[Feat]: Provide node offline reasons to Cloud

Open ralphm opened this issue 11 months ago • 0 comments

Problem

Nodes can become unavailable for various reasons, some of which are expected. This may trigger unwanted notifications.

Description

When a node becomes unavailable, Netdata Cloud will send out unreachability notifications, without regard to the reason the node became unavailable. For example, for Agent restarts (manual or automatic because of an Agent upgrade), it might not be needed to send out these notifications, because there's nothing "wrong" with the monitored infrastructure. Unexpected disconnects (directly via ACLK, or indirectly through streaming), however, this typically indicates a problem in the infrastructure. Either a network issue, or a problem with the host where the (child) Agent is supposed to be running.

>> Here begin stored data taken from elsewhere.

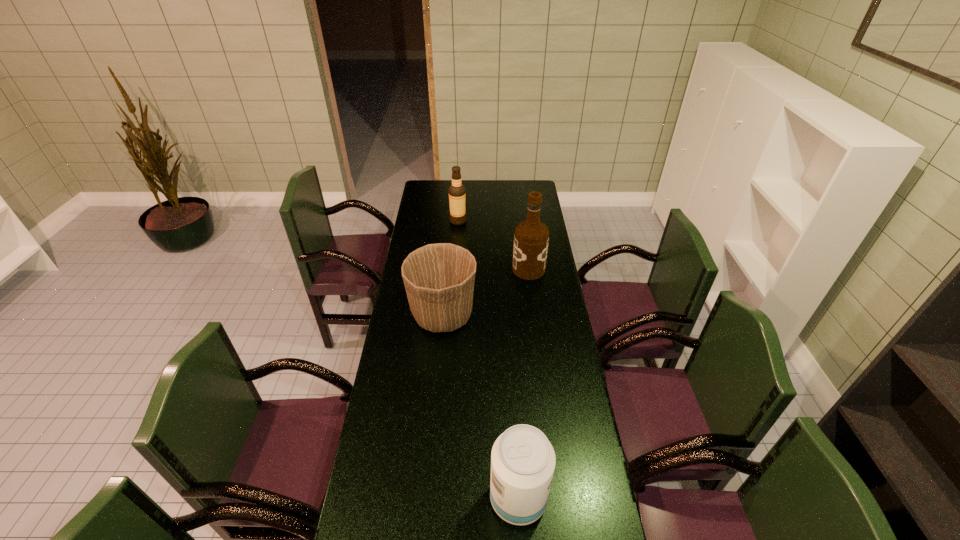 I want to click on the tallest alcohol, so click(x=531, y=237).

Locate an element on the screen. The height and width of the screenshot is (540, 960). the third nearest object is located at coordinates (531, 237).

Image resolution: width=960 pixels, height=540 pixels. I want to click on the leftmost alcohol, so click(x=456, y=191).

This screenshot has height=540, width=960. Identify the location of the farthest alcohol. (456, 191).

Where is `the nearest alcohol`? This screenshot has width=960, height=540. the nearest alcohol is located at coordinates (523, 460).

Find the location of a particular element. flowerpot is located at coordinates (439, 278).

In order to click on free space located on the label of the tallest object in this screenshot , I will do `click(467, 269)`.

This screenshot has width=960, height=540. Find the location of `vacant point located 0.120m on the label of the tallest object`. vacant point located 0.120m on the label of the tallest object is located at coordinates (488, 269).

Find the location of `vacant space located on the label of the tallest object`. vacant space located on the label of the tallest object is located at coordinates (446, 269).

Image resolution: width=960 pixels, height=540 pixels. In order to click on vacant area situated 0.230m on the label of the leftmost alcohol in this screenshot , I will do `click(508, 221)`. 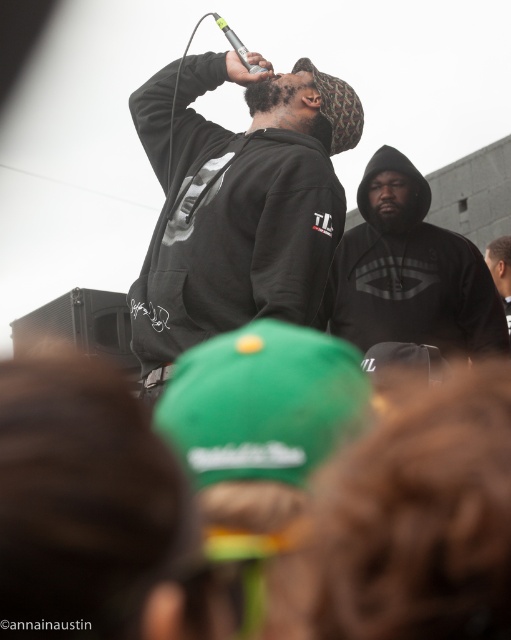 Question: Is the position of matte black hoodie at center more distant than that of black matte hoodie at center?

Choices:
 (A) no
 (B) yes

Answer: (A)

Question: Can you confirm if matte black hoodie at center is wider than black matte hoodie at center?

Choices:
 (A) no
 (B) yes

Answer: (B)

Question: Which object appears farthest from the camera in this image?

Choices:
 (A) black matte hoodie at center
 (B) matte black hoodie at center

Answer: (A)

Question: Which object appears farthest from the camera in this image?

Choices:
 (A) black matte hoodie at center
 (B) matte black hoodie at center

Answer: (A)

Question: Is matte black hoodie at center bigger than black matte hoodie at center?

Choices:
 (A) no
 (B) yes

Answer: (B) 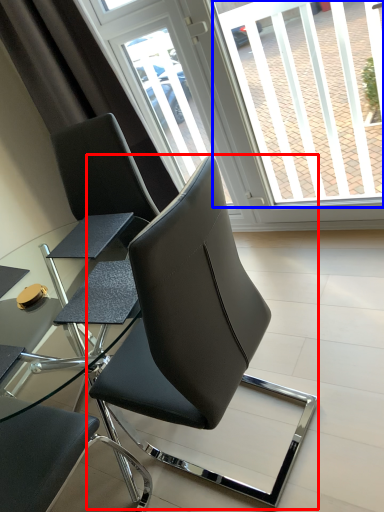 Question: Which object is closer to the camera taking this photo, chair (highlighted by a red box) or window screen (highlighted by a blue box)?

Choices:
 (A) chair
 (B) window screen

Answer: (A) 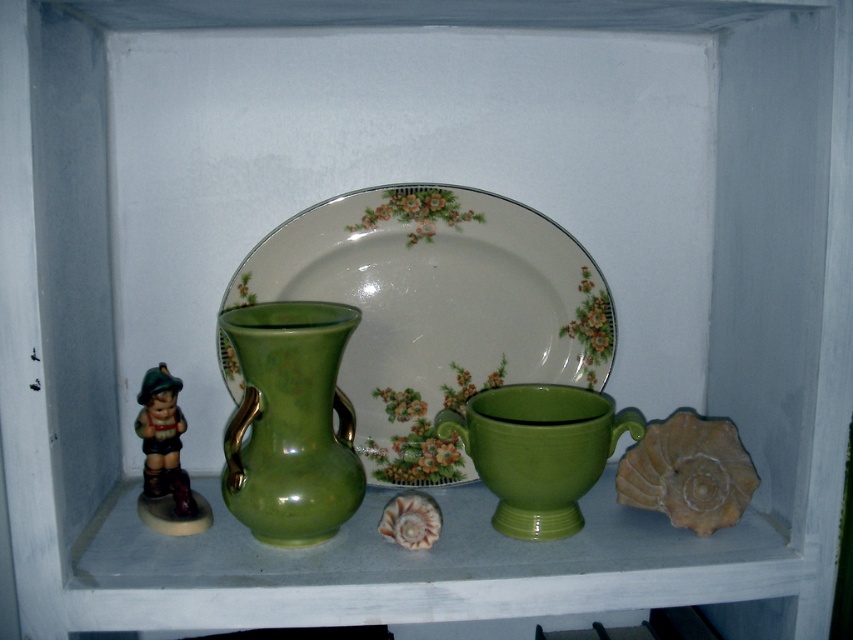 Which of these two, porcelain floral platter at center or matte ceramic figurine at left, stands taller?

With more height is porcelain floral platter at center.

Is porcelain floral platter at center thinner than matte ceramic figurine at left?

No, porcelain floral platter at center is not thinner than matte ceramic figurine at left.

Where is `porcelain floral platter at center`? porcelain floral platter at center is located at coordinates (436, 310).

Measure the distance between porcelain floral platter at center and green glossy vase at center.

porcelain floral platter at center is 12.18 centimeters from green glossy vase at center.

Is porcelain floral platter at center taller than green glossy vase at center?

Correct, porcelain floral platter at center is much taller as green glossy vase at center.

Identify the location of porcelain floral platter at center. (436, 310).

Where is `porcelain floral platter at center`? porcelain floral platter at center is located at coordinates (436, 310).

Can you confirm if green glossy vase at center is thinner than matte ceramic figurine at left?

Incorrect, green glossy vase at center's width is not less than matte ceramic figurine at left's.

Can you confirm if green glossy vase at center is smaller than matte ceramic figurine at left?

Additionally, it would be good to be able to explicitly highlight that nodes are unreachable in the UI.

Importance

nice to have

Value proposition

Reduced notification noise.
Better visibility of offline nodes in the UI.

Proposed implementation

### Agent
- [ ] Implement a way for the Agent to be told that a scheduled shutdown is impending
- [ ] Provide a _reason_ for the scheduled shutdown (manual, agent upgrade, uninstall, decommissioning of the host, etc.) 
- [ ] Provide a TTL for the expected reconnect. If an agent does not come back online in time, this can be used to determine to send out a notification.
- [ ] Communicate node offline reason with TTL to Cloud.

### Cloud Backend
- [ ] Process incoming node offline reason.
- [ ] Use this in the `node-instance-offline` event in the `reason` field.
- [ ] When applicable, also include this in the `agent-disconnected` event, when it would normally show a clean disconnect. This is separate from the upcoming `agent-connection-dropped` event, which would have the EMQX view of the disconnect reason.
- [ ] Use the reason as an input to notification filtering.

### Frontend
- [ ] Provide a way to highlight (unexpected) offline nodes.
- [ ] Inputs to this include: node ephemerality and the offline reason.

Additionally, we could maybe use the offline reason to change the ephemerality of a node, or even automatically remove them from Cloud. E.g. if a node is known to be decommissioned (e.g. through configuration management, or scaling down a K8s node), then we can know that the node is never coming back.

Feb 10 '25 14:02 ralphm